Great! We got exactly the same result.

Now, let's try to understand which users are closest to user 1:

In [421]:
user_list = ratings.userId.unique( )

In [422]:
def GetEucDistAll(user, list_users):
  dist = [GetEucDistanceUsers(user, user_i) for user_i in list_users]
  return dist

In [423]:
d = GetEucDistAll(1, user_list)

Nice! Now, let's create a dataframe with this information:

In [424]:
similarity_user = pd.DataFrame({'user' : user_list, 'distance' : d})
similarity_user

Unnamed: 0,user,distance
0,1,0.000000
1,2,1.414214
2,3,8.200610
3,4,11.135529
4,5,3.741657
...,...,...
605,606,11.510864
606,607,9.899495
607,608,18.241436
608,609,3.162278


Great! Let's update our function to create this dataframe:

In [425]:
def GetEucDistAll(user, list_users):
  dist = [GetEucDistanceUsers(user, user_i) for user_i in list_users]
  similarity_user = pd.DataFrame({'you' : user, 'user' : list_users, 'distance' : dist})
  return similarity_user

In [426]:
similarity_user = GetEucDistAll(1, user_list)
similarity_user

Unnamed: 0,you,user,distance
0,1,1,0.000000
1,1,2,1.414214
2,1,3,8.200610
3,1,4,11.135529
4,1,5,3.741657
...,...,...,...
605,1,606,11.510864
606,1,607,9.899495
607,1,608,18.241436
608,1,609,3.162278


## Evaluating the most similar users

Nice! Now, let's order this dataframe:

In [427]:
similarity_user.sort_values(by = 'distance')

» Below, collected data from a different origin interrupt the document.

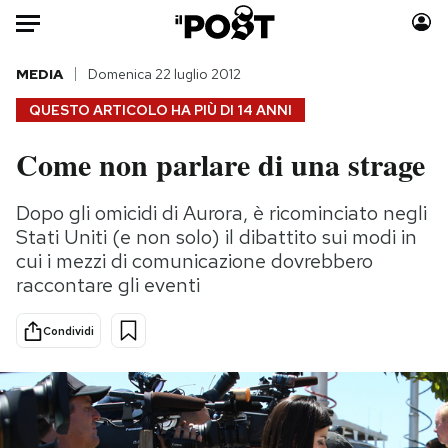
Auto
MEDIA
Domenica 22 luglio 2012
QUESTO ARTICOLO HA PIÙ DI
14 ANNI
HOME
Come non parlare di una strage
Italia
Moda
Mondo
Libri
Dopo gli omicidi di Aurora, è ricominciato negli
Politica
Consumismi
Stati Uniti (e non solo) il dibattito sui modi in
Tecnologia
Storie/Idee
cui i mezzi di comunicazione dovrebbero
raccontare gli eventi
Internet
Ok Boomer!
Scienza
Media
Condividi
Cultura
Europa
Economia
Altrecose
Sport
Mondiali calcio 2026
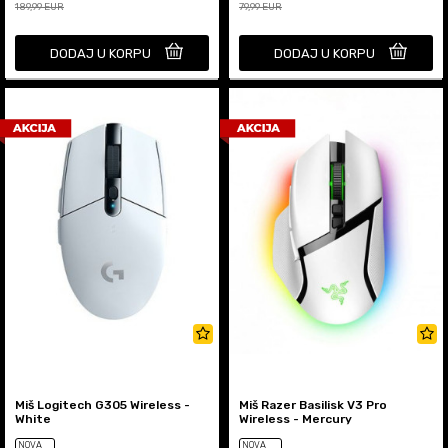
189,99
EUR
79,99
EUR
DODAJ U KORPU
DODAJ U KORPU
Miš Logitech G305 Wireless -
Miš Razer Basilisk V3 Pro
White
Wireless - Mercury
NOVA
NOVA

Unnamed: 0,you,user,distance
0,1,1,0.000000
577,1,578,0.000000
76,1,77,0.000000
84,1,85,0.000000
174,1,175,0.000000
...,...,...,...
473,1,474,18.594354
159,1,160,18.794946
216,1,217,19.646883
598,1,599,19.665960


Nice! However, there are some strange things here: note that the distance was null for users 578, 77, 85, 175. Did these users really rated the movies in the same way as user 1? Let's see:

In [428]:
r1   = GetUserRatings(1)
r578 = GetUserRatings(578)

In [429]:
table_check = r1.join(r578, lsuffix = '_l', rsuffix = '_r').dropna( )
table_check

Unnamed: 0_level_0,rating_l,rating_r
movieId,Unnamed: 1_level_1,Unnamed: 2_level_1


Note that, actually, these users never saw the same movies. Then, their distance was 0!

Before evaluating the distance, we should remove the cases where there are less than $n$ movies in common. Another way is to penalize these cases, giving them a very high distance. Let's update our function:

In [430]:
def GetEucDistanceUsers(user1, user2, min_len = 5):
  left  = GetUserRatings(user1)
  right = GetUserRatings(user2)
  table = left.join(right, lsuffix = '_l', rsuffix = '_r').dropna( )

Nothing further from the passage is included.